J Immunol. 2006 Jun 1;176(11):6852-61. doi: 10.4049/jimmunol.176.11.6852.
The Fas-associated death domain protein (FADD)/Mort1 is a signaling adaptor protein which mediates the activation of caspase 8 during death receptor-induced apoptosis. Disruption of FADD in germ cells results in death receptor-independent embryonic lethality in mice. Previous studies indicated that in addition to its function in apoptosis, FADD is also required in peripheral T cell homeostasis and TCR-induced proliferative responses. In this report, we generated B cell-specific FADD-deficient mice and showed that deletion of FADD at the pro-B cell stage had minor effects on B cell development in the bone marrow, and resulted in increased splenic and lymph node B cell numbers and decreased peritoneal B1 cell numbers. As in T cells, a FADD deficiency inhibited Fas-induced apoptosis in B cells. However, B cell-proliferative responses induced by stimulation of the BCR and CD40 using anti-IgM or anti-CD40 Abs were unaffected by the absence of FADD. Further analyses revealed that FADD-deficient B cells were defective in proliferative responses induced by treatments with dsRNA and LPS which stimulate TLR3 and TLR4, respectively.
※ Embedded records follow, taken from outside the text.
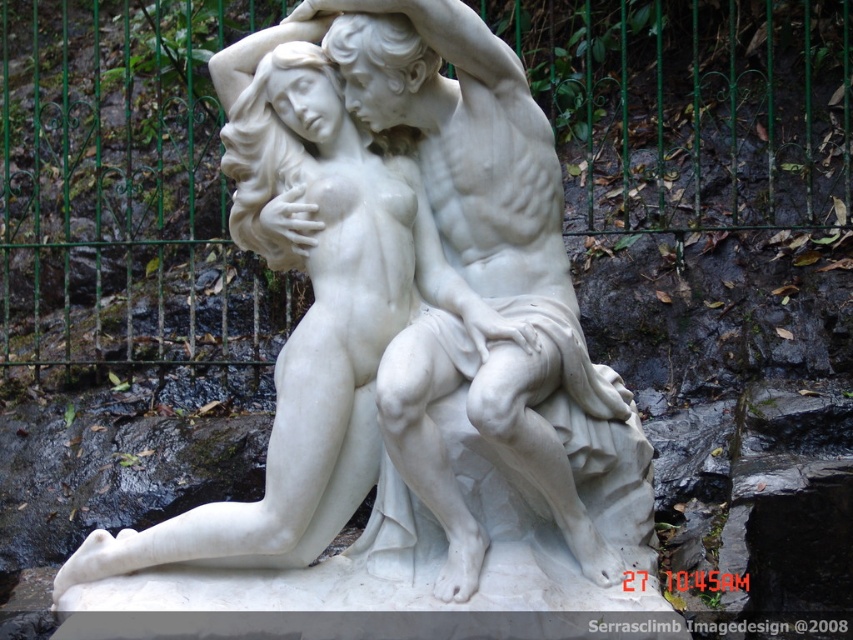 You are standing in front of the marble sculpture of the two figures. There is a green metal fence at upper center. Where exactly is the green metal fence located in relation to the sculpture?

The green metal fence at upper center is located at the coordinates point [122,188] relative to the sculpture.

You are standing in front of the white marble statue at center and want to touch the green metal fence at upper center. Which direction should you move to reach it?

The green metal fence at upper center is further to the viewer than the white marble statue at center, so you should move forward towards the green metal fence at upper center to reach it.

You are a photographer standing in front of the white marble statue at center and want to take a photo that includes the green metal fence at upper center in the background. Given that your camera has a maximum focus range of 25 meters, will you be able to capture both the statue and the fence clearly in the same shot?

The green metal fence at upper center is 24.89 meters from the white marble statue at center. Since the camera can focus up to 25 meters, the distance between them is within the camera range. Therefore, you can capture both the statue and the fence clearly in the same shot.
Therefore, in addition to its apoptotic function, FADD also plays a role in TLR3- and TLR4-induced proliferative responses in B cells.
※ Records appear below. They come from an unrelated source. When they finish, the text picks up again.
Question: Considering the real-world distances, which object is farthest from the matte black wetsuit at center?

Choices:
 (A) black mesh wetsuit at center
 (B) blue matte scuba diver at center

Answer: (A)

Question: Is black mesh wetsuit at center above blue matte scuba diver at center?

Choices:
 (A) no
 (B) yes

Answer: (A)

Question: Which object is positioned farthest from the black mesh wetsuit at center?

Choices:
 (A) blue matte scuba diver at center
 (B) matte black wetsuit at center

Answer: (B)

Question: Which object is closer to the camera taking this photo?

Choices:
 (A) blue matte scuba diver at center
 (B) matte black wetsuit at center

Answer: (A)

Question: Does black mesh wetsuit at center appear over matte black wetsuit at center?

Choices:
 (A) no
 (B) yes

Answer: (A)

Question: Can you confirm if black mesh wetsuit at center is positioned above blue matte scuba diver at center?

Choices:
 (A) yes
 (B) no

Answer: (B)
Fas相关死亡结构域蛋白(FADD)/Mort1是一种信号衔接蛋白,在死亡受体诱导的细胞凋亡过程中介导半胱天冬酶8的激活。生殖细胞中FADD的破坏会导致小鼠出现与死亡受体无关的胚胎致死性。先前的研究表明,FADD除了在细胞凋亡中发挥作用外,在外周T细胞稳态和TCR诱导的增殖反应中也是必需的。在本报告中,我们构建了B细胞特异性FADD缺陷小鼠,并表明在前B细胞阶段缺失FADD对骨髓中的B细胞发育影响较小,导致脾脏和淋巴结B细胞数量增加,腹膜B1细胞数量减少。与T细胞一样,FADD缺陷会抑制B细胞中Fas诱导的细胞凋亡。然而,使用抗IgM或抗CD40抗体刺激BCR和CD40所诱导的B细胞增殖反应不受FADD缺失的影响。进一步分析表明,FADD缺陷的B细胞在分别刺激TLR3和TLR4的双链RNA和LPS处理诱导的增殖反应中存在缺陷。因此,除了其凋亡功能外,FADD在B细胞中TLR3和TLR4诱导的增殖反应中也发挥作用。